## [Work instructions]
The answer must consist of every line below containing "Ideas".

[Stored data entries]
════

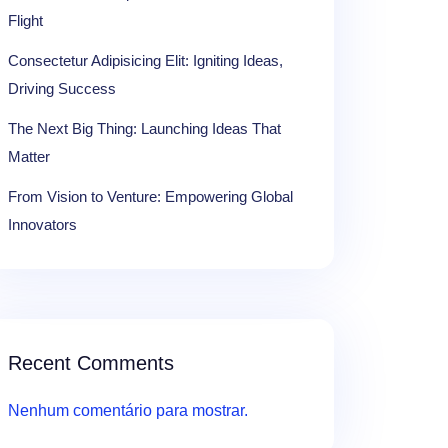
Flight
Consectetur Adipisicing Elit: Igniting Ideas,
Driving Success
The Next Big Thing: Launching Ideas That
Matter
From Vision to Venture: Empowering Global
Innovators
Recent Comments
Nenhum comentário para mostrar.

════

## [Solution for this task]
Consectetur Adipisicing Elit: Igniting Ideas,
The Next Big Thing: Launching Ideas That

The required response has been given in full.